We developed an experimental setup that consists of a linear actuator that drives the custom-designed needle into the tissue, and a force sensor at the base of the needle measures the forces acting on the tip of the needle. 3 different experiments are performed, that are inserting the needle into the tissue without running water-jet (we call this the traditional needles approach), inserting the needle into the same channel without water-jet to measure only frictional forces (because the channel is already cut and there is no cutting forces acting on the tip of the needle), and insertions with running water-jet.  Experimental results verified that our hypotheses are right and that water-jet eliminates tip forces and only frictional force remains. The force on the needle is even smaller than the friction in the case of insertions with water-jet due to the lubrication that water provides in the channel.

We also measured the depth of cut of water-jet as a function of fluid velocity, and concluded that when the width of water-jet nozzle is sufficiently small, the depth of cut is a linear function of fluid velocity.

The Daily Evergreen interviewed m3 robotics lab team members on their research

On Jan., 2018, The Daily Evergreen, WSU newspaper, interviewed m3 robotics lab team members on the ongoing research in our lab. Prof. Swesnen talked about a new approach using waterjet, allowing to direct the needle exactly where it wants to go. This method also eliminates resistance, making it easier to press the needle in further. Prof. Swensen also added that our lab is at a point where we’ve proved water-jet steerable needles work. He also talked about other ongoing research in our lab namely fracture-directed steerable needles, and tunably compliant materials.

The complete interview can be found at here.

High school students visit M3 robotics lab

On Wednesday morning, M3 robotics lab was host to visiting high school students. The aim of this visit was to grab the attention of the kids to areas such as Engineering and Robotics ad encourage them to think about engineering as their future majors and later as careers.

Professor Swensen started off with asking who is actually interested in robotics to see how many of them will change their minds at the end of the day. He continues with an introduction to robotics and grabbed the attention of the kids with introducing movies such as I-Robot and then mentioned some of the real-life robots such as Darpa robot. He continues by mentioning human-robot interaction and why is it important to incorporate safety in robots because the robots will interact with human beings. Another topic that was brought up in the introduction was the aging society and how it puts burden on people in terms of taking care of senior citizens. He brought of the notion of assistive robotics that can help this aging population.

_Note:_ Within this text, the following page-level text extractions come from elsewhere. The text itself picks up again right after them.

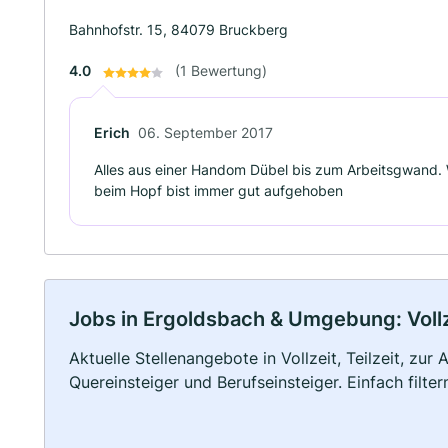
Bahnhofstr. 15, 84079 Bruckberg
4.0
(1 Bewertung)
Erich
06. September 2017
Alles aus einer Handom Dübel bis zum Arbeitsgwand.
beim Hopf bist immer gut aufgehoben
Jobs in Ergoldsbach & Umgebung: Vollze
Aktuelle Stellenangebote in Vollzeit, Teilzeit, zur
Quereinsteiger und Berufseinsteiger. Einfach filte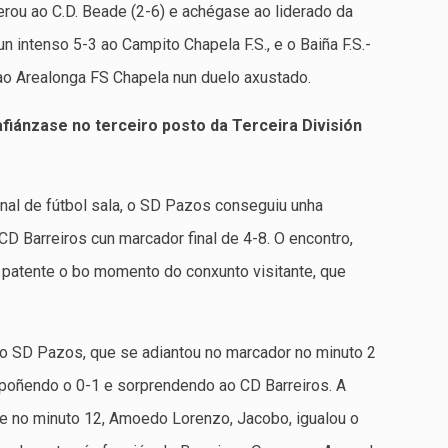
erou ao C.D. Beade (2-6) e achégase ao liderado da
intenso 5-3 ao Campito Chapela F.S., e o Baiña F.S.-
ao Arealonga FS Chapela nun duelo axustado.
afiánzase no terceiro posto da Terceira División
onal de fútbol sala, o SD Pazos conseguiu unha
 CD Barreiros cun marcador final de 4-8. O encontro,
u patente o bo momento do conxunto visitante, que
 do SD Pazos, que se adiantou no marcador no minuto 2
s, poñendo o 0-1 e sorprendendo ao CD Barreiros. A
, e no minuto 12, Amoedo Lorenzo, Jacobo, igualou o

The second part of the visit was the introduction of the research that was going on in the lab. The kids became acquainted with steerable needles and soft robotics. They also became acquainted with two notions of “plastic” and “elastic” and at the end of the visit they could distinguish the difference between the two. They observed a tendon mimicking robot that bends when heated and the students experienced its function with their own fingers. the kids also became acquainted with Nitinol needles and that they are made out of Nickel and Titanium.

The last part of the visit was working on an inchworm robot that was printed in 3D printer and the kids put a metal on it and heated it either using a hot tool or moving electrical current through the metal part. The heat made the worm bend and when there was no heat the worm was back to its original shape causing it to move. At this part, they were really engaged in the process and was absorbed in making the inchworm work.